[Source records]

-----

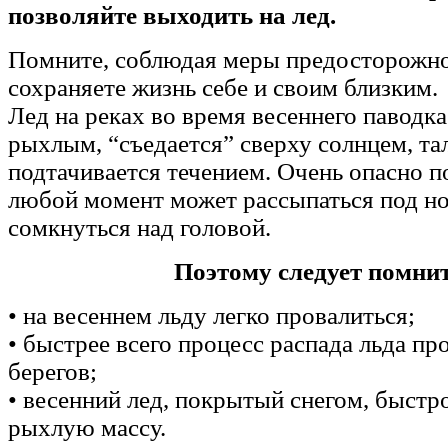
позволяйте выходить на лед.
Помните, соблюдая меры предосторожно
сохраняете жизнь себе и своим близким.
Лед на реках во время весеннего паводка
рыхлым, “съедается” сверху солнцем, тал
подтачивается течением. Очень опасно по
любой момент может рассыпаться под но
сомкнуться над головой.
Поэтому следует помнит
• на весеннем льду легко провалиться;
• быстрее всего процесс распада льда пр
берегов;
• весенний лед, покрытый снегом, быстр
рыхлую массу.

-----

[DESCRIPTION OF THE TASK] Keep only the lines from the line with "Лед на реках во время весеннего паводка" to the end of the records above, and repeat them exactly.

[FINISHED TASK]
Лед на реках во время весеннего паводка
рыхлым, “съедается” сверху солнцем, тал
подтачивается течением. Очень опасно по
любой момент может рассыпаться под но
сомкнуться над головой.
Поэтому следует помнит
• на весеннем льду легко провалиться;
• быстрее всего процесс распада льда пр
берегов;
• весенний лед, покрытый снегом, быстр
рыхлую массу.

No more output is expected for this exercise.